*** Opening of Supplied records ***

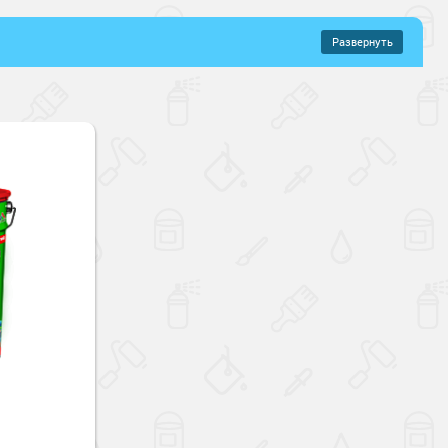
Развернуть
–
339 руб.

*** Close of Supplied records ***
*** Opening of Supplied records ***

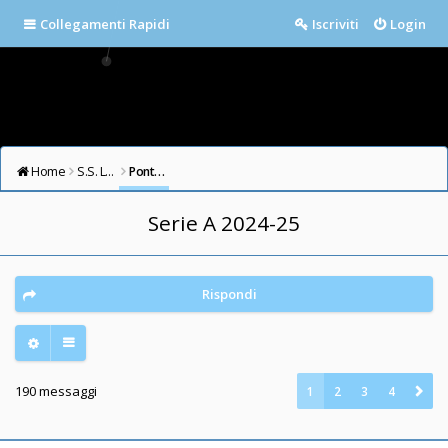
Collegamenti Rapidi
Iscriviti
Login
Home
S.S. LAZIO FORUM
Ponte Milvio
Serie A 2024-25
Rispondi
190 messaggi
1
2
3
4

*** Close of Supplied records ***
*** Opening of Supplied records ***

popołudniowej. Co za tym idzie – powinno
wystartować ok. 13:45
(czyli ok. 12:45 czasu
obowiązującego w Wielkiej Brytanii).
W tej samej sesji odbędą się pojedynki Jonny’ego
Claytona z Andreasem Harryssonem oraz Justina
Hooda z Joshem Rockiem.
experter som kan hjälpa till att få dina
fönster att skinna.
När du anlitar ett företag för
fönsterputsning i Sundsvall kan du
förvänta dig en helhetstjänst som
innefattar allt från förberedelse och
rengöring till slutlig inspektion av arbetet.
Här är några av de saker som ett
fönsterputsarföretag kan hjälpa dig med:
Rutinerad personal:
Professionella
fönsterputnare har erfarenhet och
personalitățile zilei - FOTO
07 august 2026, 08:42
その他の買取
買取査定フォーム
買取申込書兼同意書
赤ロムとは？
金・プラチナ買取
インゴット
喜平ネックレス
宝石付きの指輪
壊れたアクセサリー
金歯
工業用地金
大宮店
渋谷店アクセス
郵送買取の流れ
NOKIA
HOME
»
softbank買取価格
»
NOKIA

*** Close of Supplied records ***

Problem description -> In the listing, find every line containing the word "hjälpa" and list it.

Written response ->
experter som kan hjälpa till att få dina
fönsterputsarföretag kan hjälpa dig med:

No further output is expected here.